The alternative to calculating the enterprise value is to simply look it up. Yahoo Finance, for instance, lists both the enterprise value, Enterprise Value/Revenue, and Enterprise Value/EBITDA in the Valuation Measures section of the Key Statistics of any stock. For instance, consider Google (GOOG) and Wal-Mart (WMT). Believe it or not, Google has surpassed Wal-Mart in market capitalization (October, 2007), even though Wal-Mart is a much bigger company.

Oct. 23, 2007 Google Wal-Mart
Market Capp 210.93 B 178.72 B
Enterprise Value 190.62 B 221.04 B
Enterprise Value/Revenue 14.19 0.61
Enterprise Value/EBITDA 37.222 8.207

By comparing ratios, you can see that Wal-Mart has better fundamentals and is a better value, according to almost any ratio. Of course, investors expect Google to continue growing at a phenomenal rate, which is why they priced its stock so high. As with all fast-growing companies, growth will slow as the company grows larger — it is the nature of the beast. As you can see from the above table, the market cap difference between Google and Wal-Mart is $32.21 billion, a very substantial difference. A 32 billion dollar company in itself would be a very big company.

Update — Enterprise Value in a Bear Market

At the end of the close on November 20, 2008, the stock market has dropped to new recent lows due to the Great Recession. The S&P 500 Stock index is at a 11-year low, for instance. Let's see how Google and Wal-Mart have faired in this bear market.

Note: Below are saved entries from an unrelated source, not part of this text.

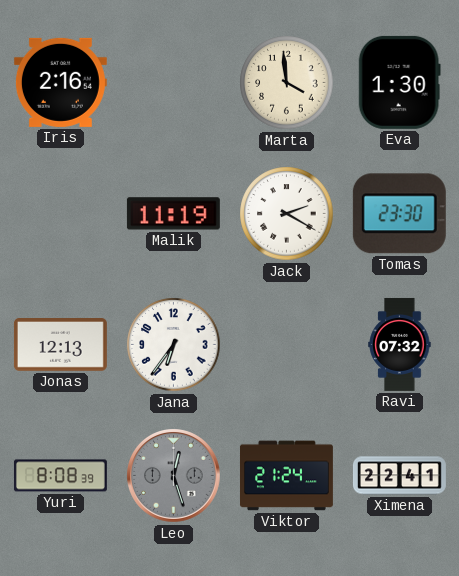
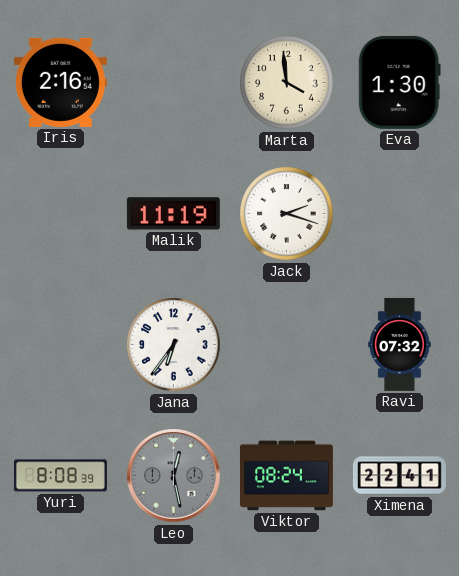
Jack: 2:20 -> 2:18
Tomas: 23:30 -> none
Jonas: 12:13 -> none
Leo: 12:27 -> 12:28
Viktor: 21:24 -> 08:24
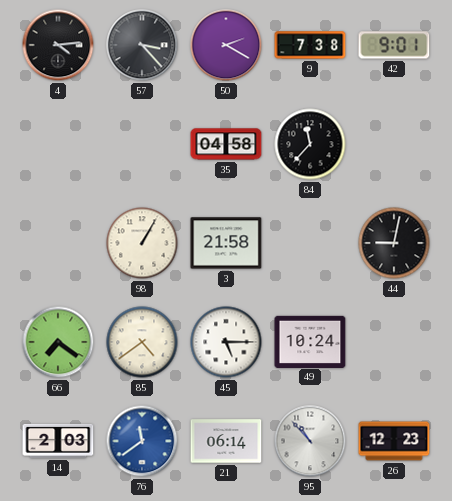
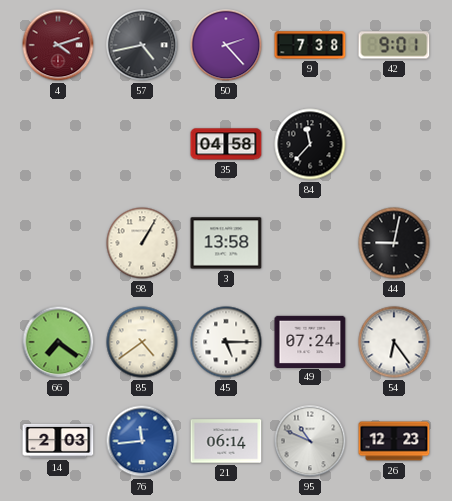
4: 4:14 -> 4:12
4 dial: black -> burgundy
57: 3:23 -> 4:43
50: 2:20 -> 2:23
3: 21:58 -> 13:58
49: 10:24 -> 07:24
54: none -> 6:24
76: 11:39 -> 11:44
95: 10:53 -> 10:49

Nov. 20, 2008 Google Wal-Mart
Market Cap 81.65 B 199.14 B
Enterprise Value 73.73 B 241.63 B
Enterprise Value/Revenue 3.52 0.60
Enterprise Value/EBITDA 9.674 7.991

As you can see by comparing tables, Google has lost 61% of its market value in a little more than 1 year, its stock price sliding from a high of $677.60 per share to $259.56, while Wal-Mart has increased its market value by 11% over the same time period, its stock price rising from $43.93 per share to $50.66; thus, Google's enterprise value has decreased significantly while Wal-Mart's enterprise value has increased, even in what is turning out to be one of the worst market declines in history. Note, also, that Google's enterprise value per revenue has declined 75%, and its enterprise value per EBITDA has declined 74%! By contrast, Wal-Mart's enterprise value per revenue declined only 1.6% while its enterprise value per EBITDA declined only 2.6%! Hence, it is easy to see that Wal-Mart has weathered the financial meltdown much better than Google, so, in fact, there was much less risk in owning Wal-Mart than owning Google as predicted by Wal-Mart's much lower enterprise value ratios. Google does have a much higher profit margin than Wal-Mart, and will, no doubt, rise significantly again. And as you can see from Google's much lower enterprise value ratios in November, 2008 compared to October, 2007, Google is a much better buy now, with considerably less risk than in the prior year.

Bar graph showing how much the market cap, enterprise value, enterprise value per revenue, and enterprise value per EBITDA have changed for Google and Wal-Mart from October, 2007 to November, 2008.

June 2024 Update

Market Capitalization, as of June 2024:

As you can see, Google has grown much faster than Walmart, justifying its higher P/E ratio and its higher enterprise value/EBITDA ratio. But there is less risk and a much greater profit potential if you buy a company when its enterprise value/EBITDA ratio is lower. For instance, buying Google on October 23, 2007, when it’s enterprise value/EBITDA was high yielded a return 10.29 times higher, a nice return, as of June 2024. But buying Google on November 20, 2008, when its enterprise value was much lower, yielded a return 26.58 times higher, a substantial difference. An investment of $10,000 would have yielded $102,900 in the 1st case compared to $265,800 in the 2nd case, and the 2nd investment was over a shorter period, yielding about 23.25% compounded annually compared to 15% compounded annually for the 1st investment.